The problem →
Nothing outside the range below should be printed. Output exactly the lines from the line with "Joint movement" to the line with "over several years.", both included.

++++++++++++++++++++

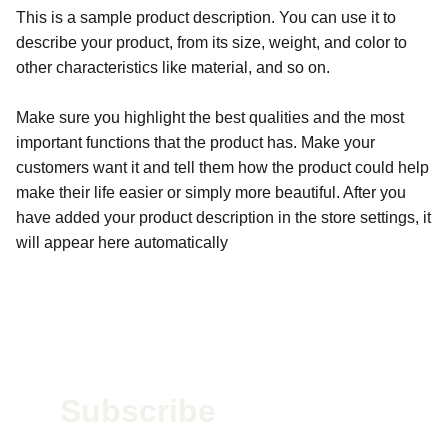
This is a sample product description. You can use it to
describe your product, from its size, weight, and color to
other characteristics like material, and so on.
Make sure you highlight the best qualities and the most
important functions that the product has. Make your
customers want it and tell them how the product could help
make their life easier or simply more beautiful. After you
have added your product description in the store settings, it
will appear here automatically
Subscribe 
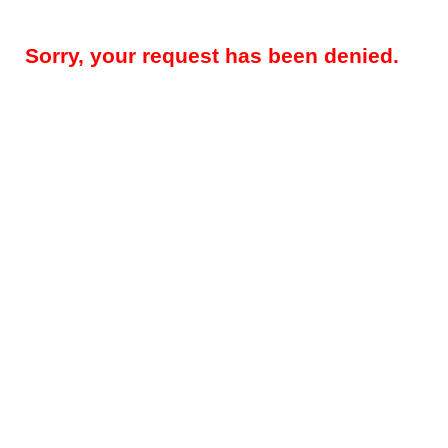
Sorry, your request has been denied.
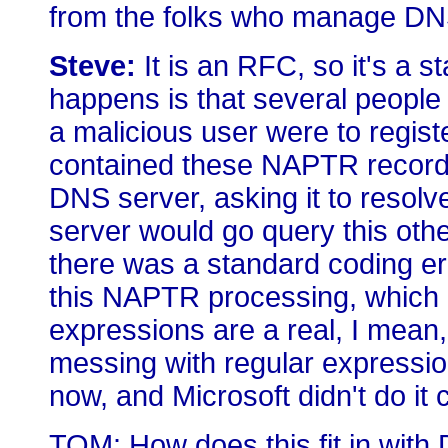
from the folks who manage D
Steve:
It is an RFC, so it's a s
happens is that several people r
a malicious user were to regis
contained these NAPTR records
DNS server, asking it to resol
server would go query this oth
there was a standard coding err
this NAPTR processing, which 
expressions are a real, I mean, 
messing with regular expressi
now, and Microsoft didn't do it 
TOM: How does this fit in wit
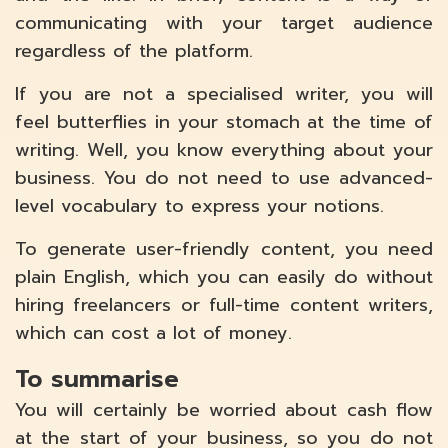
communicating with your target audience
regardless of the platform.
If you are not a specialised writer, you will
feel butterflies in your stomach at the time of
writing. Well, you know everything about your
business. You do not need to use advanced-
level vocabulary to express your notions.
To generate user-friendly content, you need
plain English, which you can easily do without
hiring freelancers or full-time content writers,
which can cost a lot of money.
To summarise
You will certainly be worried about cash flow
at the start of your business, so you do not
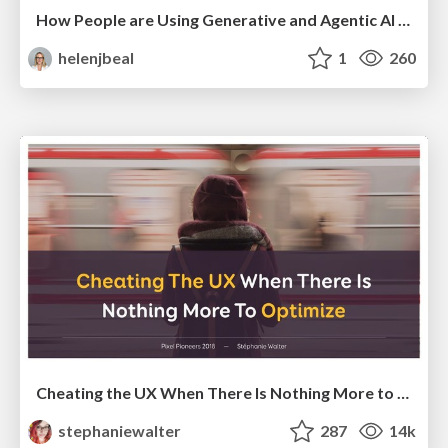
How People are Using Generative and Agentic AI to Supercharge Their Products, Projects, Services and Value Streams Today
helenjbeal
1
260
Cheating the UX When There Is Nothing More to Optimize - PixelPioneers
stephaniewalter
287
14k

++++++++++++++++++++

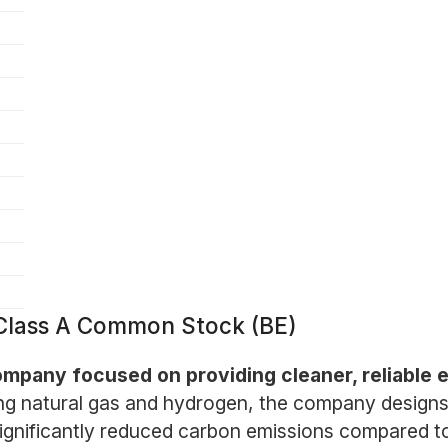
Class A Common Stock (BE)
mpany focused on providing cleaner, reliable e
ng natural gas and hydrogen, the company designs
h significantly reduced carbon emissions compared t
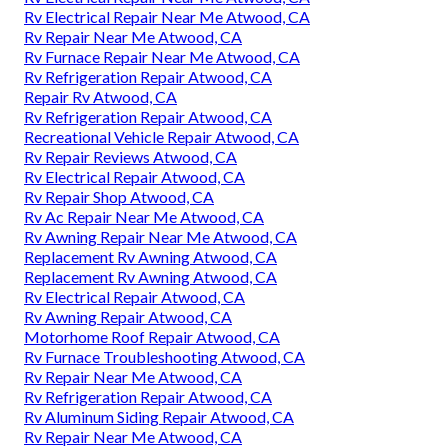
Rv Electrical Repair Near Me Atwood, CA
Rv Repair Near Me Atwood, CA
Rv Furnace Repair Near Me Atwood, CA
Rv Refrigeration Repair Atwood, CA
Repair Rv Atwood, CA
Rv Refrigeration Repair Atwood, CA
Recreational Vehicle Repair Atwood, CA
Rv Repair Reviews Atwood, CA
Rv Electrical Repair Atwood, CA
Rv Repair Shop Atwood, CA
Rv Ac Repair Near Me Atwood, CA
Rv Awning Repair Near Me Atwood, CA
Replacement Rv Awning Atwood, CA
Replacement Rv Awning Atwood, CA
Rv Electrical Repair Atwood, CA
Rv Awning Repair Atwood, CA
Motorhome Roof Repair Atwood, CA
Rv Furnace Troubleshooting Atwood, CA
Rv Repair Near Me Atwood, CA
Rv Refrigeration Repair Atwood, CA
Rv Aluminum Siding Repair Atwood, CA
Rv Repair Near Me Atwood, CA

++++++++++++++++++++

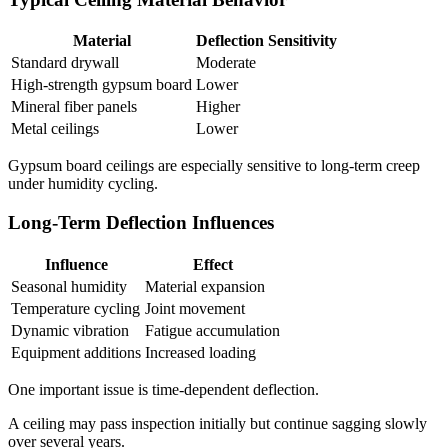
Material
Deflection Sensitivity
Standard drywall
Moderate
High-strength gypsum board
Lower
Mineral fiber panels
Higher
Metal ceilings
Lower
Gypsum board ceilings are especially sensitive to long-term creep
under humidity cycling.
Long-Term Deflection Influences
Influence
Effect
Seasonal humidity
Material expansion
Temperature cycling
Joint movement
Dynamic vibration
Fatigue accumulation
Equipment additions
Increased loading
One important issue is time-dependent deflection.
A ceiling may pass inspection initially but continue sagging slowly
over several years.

++++++++++++++++++++

Reply →
Joint movement
Dynamic vibration
Fatigue accumulation
Equipment additions
Increased loading
One important issue is time-dependent deflection.
A ceiling may pass inspection initially but continue sagging slowly
over several years.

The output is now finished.